# Catalytic converter



## KidRock (Nov 19, 2010)

I want to gut the catalytic converter on my truck because I want it louder. Anyone got any tips on doing this?


Sent from my iPhone using Tapatalk


----------



## Waddaman (Oct 3, 2010)

Cut it out and weld a straight pipe in. Idk about getting it louder, but that's about the only way you can remove/replace the catalytic converter.


----------



## hp488 (Sep 23, 2009)

Depends on what year. Newer trucks have o2 sensors after the cats and when you cut it off it will run real rich because the computer still thinks it is cold. If it is a newer truck you can do away with the muffler but not the cat. O are we talking about gas or diesel.


----------



## KidRock (Nov 19, 2010)

1982 f-250 5.0 v8. Can't weld a pipe in because it has 2 inlets and one outlet. 


Sent from my iPhone using Tapatalk


----------



## CRAZYCRACKAZ71 (Oct 8, 2011)

Cut the cat. Open from under neath will burn u a lil but just will burn cone inside of it. Once open pull out the honey cone, clean up the slag and weld back together.


----------



## filthyredneck (Feb 10, 2010)

I bought a part from Magnaflow for an old dodge I used to have....deal was my cat was completely rotten and rusted out, one of the header pipes broke out of it in a manner that couldn't be welded up (it was dual in/single out also), I searched through the exhaust shops and found this 'Y" that actually was like a chamber with dual inlets and a single outlet and looked like a mini catylatic converter....the guy even sold me a weld-in bung with it for my O2 sensor, brought it home and drilled a hole for the bung and got everything welded up and never even got questioned with it when I'd go in for an inspection. I don't have that truck any longer or I'd get you some pics.


----------



## KidRock (Nov 19, 2010)

I will just gut mine out. Anyone know if it will hurt or help my MPGs?


Sent from my iPhone using Tapatalk


----------



## No_Substitue_For_A_Brute (May 4, 2011)

That year model is carb only with no sensors or anything to worry about. You can do anything you want to the whole exhaust system.
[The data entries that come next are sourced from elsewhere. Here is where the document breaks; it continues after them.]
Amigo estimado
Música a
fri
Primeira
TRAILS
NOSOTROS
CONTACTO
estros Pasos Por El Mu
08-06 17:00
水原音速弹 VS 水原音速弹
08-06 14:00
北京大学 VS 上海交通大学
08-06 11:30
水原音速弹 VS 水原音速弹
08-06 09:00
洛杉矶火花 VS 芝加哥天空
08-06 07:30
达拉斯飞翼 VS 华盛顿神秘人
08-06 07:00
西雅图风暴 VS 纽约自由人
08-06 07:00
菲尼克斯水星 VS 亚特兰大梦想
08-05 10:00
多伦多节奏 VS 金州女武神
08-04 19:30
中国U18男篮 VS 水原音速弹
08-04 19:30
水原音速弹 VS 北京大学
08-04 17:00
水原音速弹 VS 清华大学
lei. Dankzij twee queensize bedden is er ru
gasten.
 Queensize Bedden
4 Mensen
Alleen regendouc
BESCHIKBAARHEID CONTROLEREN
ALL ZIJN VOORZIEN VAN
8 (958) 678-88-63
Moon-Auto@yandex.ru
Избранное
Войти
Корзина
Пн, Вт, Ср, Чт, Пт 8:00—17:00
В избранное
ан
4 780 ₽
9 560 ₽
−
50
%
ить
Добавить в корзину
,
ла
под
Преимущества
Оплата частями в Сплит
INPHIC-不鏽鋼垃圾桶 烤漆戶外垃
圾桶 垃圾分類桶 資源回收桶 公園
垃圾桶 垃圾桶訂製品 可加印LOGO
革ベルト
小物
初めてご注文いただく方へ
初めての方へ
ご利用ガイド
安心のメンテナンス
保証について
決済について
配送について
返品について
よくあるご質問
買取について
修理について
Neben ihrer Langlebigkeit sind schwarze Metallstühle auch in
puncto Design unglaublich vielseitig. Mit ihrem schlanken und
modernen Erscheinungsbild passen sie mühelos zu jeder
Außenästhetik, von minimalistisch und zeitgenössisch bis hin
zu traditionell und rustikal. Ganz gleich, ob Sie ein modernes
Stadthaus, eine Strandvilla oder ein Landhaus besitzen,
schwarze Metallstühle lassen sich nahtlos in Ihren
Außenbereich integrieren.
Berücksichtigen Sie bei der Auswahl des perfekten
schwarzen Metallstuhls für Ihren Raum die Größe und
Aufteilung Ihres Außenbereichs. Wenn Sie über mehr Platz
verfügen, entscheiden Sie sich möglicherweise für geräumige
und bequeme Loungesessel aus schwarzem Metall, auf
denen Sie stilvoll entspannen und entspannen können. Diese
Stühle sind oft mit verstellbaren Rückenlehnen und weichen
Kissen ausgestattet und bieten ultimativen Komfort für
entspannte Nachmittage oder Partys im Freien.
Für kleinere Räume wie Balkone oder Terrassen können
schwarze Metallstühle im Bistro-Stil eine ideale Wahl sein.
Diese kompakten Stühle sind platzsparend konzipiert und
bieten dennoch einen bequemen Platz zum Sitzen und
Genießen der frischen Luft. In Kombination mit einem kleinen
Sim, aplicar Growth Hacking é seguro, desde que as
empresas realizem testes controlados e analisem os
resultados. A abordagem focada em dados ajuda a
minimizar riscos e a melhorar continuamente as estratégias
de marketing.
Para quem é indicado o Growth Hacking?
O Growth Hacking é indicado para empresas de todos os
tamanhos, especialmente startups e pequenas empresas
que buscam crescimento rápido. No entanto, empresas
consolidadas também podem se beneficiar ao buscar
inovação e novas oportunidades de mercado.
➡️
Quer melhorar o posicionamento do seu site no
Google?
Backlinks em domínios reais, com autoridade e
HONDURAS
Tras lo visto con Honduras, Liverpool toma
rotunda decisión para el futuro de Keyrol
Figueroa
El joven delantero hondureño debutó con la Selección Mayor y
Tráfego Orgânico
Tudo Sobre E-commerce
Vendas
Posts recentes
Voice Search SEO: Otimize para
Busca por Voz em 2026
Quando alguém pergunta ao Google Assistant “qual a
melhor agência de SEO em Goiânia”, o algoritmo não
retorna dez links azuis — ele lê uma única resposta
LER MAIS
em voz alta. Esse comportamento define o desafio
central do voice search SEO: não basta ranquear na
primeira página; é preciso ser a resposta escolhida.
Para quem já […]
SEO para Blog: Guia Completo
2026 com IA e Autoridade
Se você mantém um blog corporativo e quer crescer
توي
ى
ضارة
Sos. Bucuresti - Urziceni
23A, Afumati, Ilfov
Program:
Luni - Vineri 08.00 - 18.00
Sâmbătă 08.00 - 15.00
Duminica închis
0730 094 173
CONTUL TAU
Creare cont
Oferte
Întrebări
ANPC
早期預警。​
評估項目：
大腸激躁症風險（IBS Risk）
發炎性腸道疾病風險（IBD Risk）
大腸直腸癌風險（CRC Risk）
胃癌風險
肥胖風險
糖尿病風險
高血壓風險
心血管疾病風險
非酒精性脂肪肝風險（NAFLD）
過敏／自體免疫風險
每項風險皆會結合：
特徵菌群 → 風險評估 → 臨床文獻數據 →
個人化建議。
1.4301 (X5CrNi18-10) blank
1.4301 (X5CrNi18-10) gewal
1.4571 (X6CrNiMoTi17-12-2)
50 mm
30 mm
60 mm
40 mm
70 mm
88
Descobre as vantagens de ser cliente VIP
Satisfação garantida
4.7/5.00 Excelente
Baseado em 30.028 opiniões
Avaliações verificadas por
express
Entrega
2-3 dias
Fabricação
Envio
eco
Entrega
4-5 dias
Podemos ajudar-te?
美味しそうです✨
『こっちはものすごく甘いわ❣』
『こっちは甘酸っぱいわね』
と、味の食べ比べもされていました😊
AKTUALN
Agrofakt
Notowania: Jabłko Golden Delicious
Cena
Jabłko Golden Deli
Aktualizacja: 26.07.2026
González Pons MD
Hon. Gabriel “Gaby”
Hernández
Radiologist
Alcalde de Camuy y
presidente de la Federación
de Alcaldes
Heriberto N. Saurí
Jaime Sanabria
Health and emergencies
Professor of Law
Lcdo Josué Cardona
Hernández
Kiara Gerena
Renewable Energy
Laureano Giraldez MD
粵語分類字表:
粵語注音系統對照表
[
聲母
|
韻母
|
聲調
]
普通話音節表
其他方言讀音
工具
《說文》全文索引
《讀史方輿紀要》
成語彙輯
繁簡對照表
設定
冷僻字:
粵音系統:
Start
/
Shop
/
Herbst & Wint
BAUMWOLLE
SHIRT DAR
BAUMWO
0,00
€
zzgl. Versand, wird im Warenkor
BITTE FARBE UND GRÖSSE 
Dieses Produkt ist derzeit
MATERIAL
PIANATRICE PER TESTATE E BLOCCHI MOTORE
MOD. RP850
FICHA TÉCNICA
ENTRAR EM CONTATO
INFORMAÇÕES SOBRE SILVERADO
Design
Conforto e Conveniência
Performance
Sent from my ADR6400L using Tapatalk


----------



## KidRock (Nov 19, 2010)

I'm running an intake off a 1965 mustang 289 cobra and a Edelbrock carb. Factory cat with a flowmaster muffler single inlet dual outlet. I want it louder, but I don't want to make my already bad mpg worse. I see full systems with no cat listed as will improve mpg. Any ideas on this?


Sent from my iPhone using Tapatalk


----------



## mcpyro3 (Feb 23, 2011)

the only time removing a cat improves performance or mpg's is if the cat is clogged up and restricting flow which being on an 82 i would say it prob is i've removed the cats on both my s-10s one's a 93 and the other an 02 i only noticed a gain in the 93 i just did it for the sound on the 02


----------



## gav09 (Feb 1, 2012)

On that old of vehicle it wont hurt anything. Cut it down and take a bar knock catalyst out and put it back up in there.


----------



## mossyoak54 (Jan 16, 2012)

I just used a large pry bar and hammer and busted the "honeycomb" inside of the cat and let it fall out. i didnt notice any better or worse mpg with it. Its actually fairly easy to do if its already started falling apart.


----------



## TanMan (Jan 27, 2012)

mossyoak54 said:


> I just used a large pry bar and hammer and busted the "honeycomb" inside of the cat and let it fall out. i didnt notice any better or worse mpg with it. Its actually fairly easy to do if its already started falling apart.


I did the same on my 05 cummins. Way louder with a blank mufler and passes inspection.


----------



## BruteForce407 (Apr 1, 2010)

Agree with Mossy. Take the cat off, take a pry bar and hammer, and knock out the honey comb. Just be careful not to push pry bar through the side. Shake out the honeycomb pieces and reinstall.


----------



## mossyoak54 (Jan 16, 2012)

TanMan said:


> I did the same on my 05 cummins. Way louder with a blank mufler and passes inspection.


Lol yes this was my preferred method on a dodge too


----------